Income and wealth inequality is consistently a central topic in the news and political discourse. Recently, an Oxfam report came out indicating that the world’s eight wealthiest people hold more wealth than fifty percent of the world. This report included the latest in a seemingly constant stream of new statistics indicating just how far the divide between the wealthy and the poor has grown. This disparity got me wondering about the historical implications; how has worldwide inequality fluctuated throughout history? Are there historical parallels to determine potential consequences? Luckily Thomas Piketty has done extensive research on historical and modern income and wealth inequality, and has drawn some important conclusions from the data.
Some of Piketty’s crucial contributions stem from his book Capital in the Twenty-First Century. The New Yorker, has a collection of charts clearly demonstrating rising inequality in the twentieth century and beyond. Piketty’s central reason for inequality is r>g or the return on capital is greater than the growth of the overall economy. The last chart shows this divergence very clearly. Around the middle of the twentieth century, the after tax return on capital exceeded the world growth rate. Piketty projects that this divergence will continue, leading to worsened wealth and income inequality. Piketty’s overall conclusion is that inequality will continue to grow as long as capital returns exceed overall economic growth. Is this a problem? Are there historical examples of falling inequality?

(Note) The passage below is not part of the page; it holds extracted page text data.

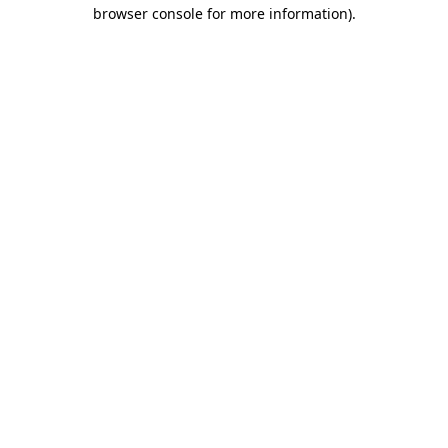
browser console for more information)
.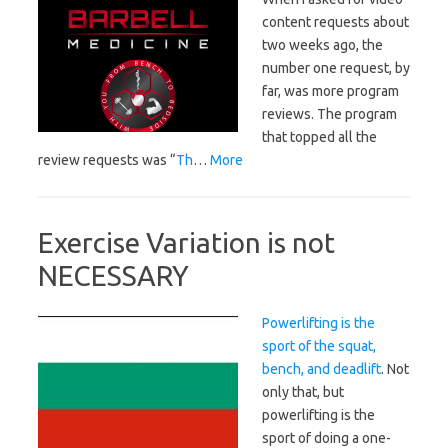
content requests about
two weeks ago, the
number one request, by
far, was more program
reviews. The program
that topped all the
review requests was “
Th
…
More
Exercise Variation is not
NECESSARY
Powerlifting is the
sport of the squat,
bench, and deadlift
. Not
only that, but
powerlifting is the
sport of doing a one-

Walter Scheidel has a fascinating piece in The Atlantic on historical cases of falling inequality, and it is not exactly encouraging. Historically, inequality has only fallen after periods of catastrophe: massive wars, plagues, and violent revolutions. The most recent worldwide fall in inequality was after World War II. Scheidel primarily attributes this fall due to government intervention in the private section and the destruction of large swaths of capital, reducing capital income. Theoretically economic collapses such as the housing crash of 2008 should rebalance wealth and incomes, but they have not. Capital income did fall, but it was middle and lower class people who faced a large portion of the collapse. Also of note is that no fall in worldwide inequality has ever lasted very long. Scheidel attributes this to the a variety of factors, such as populations growing or changes in tax rates. Zack Beauchamp at Vox put together two data sets, Piketty’s and Alfani’s that provide a simple depiction of inequality since the dark ages. The data and the Scheidel’s piece evidence that the tendency for inequality to rise is innate to Western economies.
What can be done to avoid the seemingly inevitable violent wealth equalizing process? That is unclear. What is clear, however, is that inequality will fall, through violence or, hopefully, through some other nonviolent way.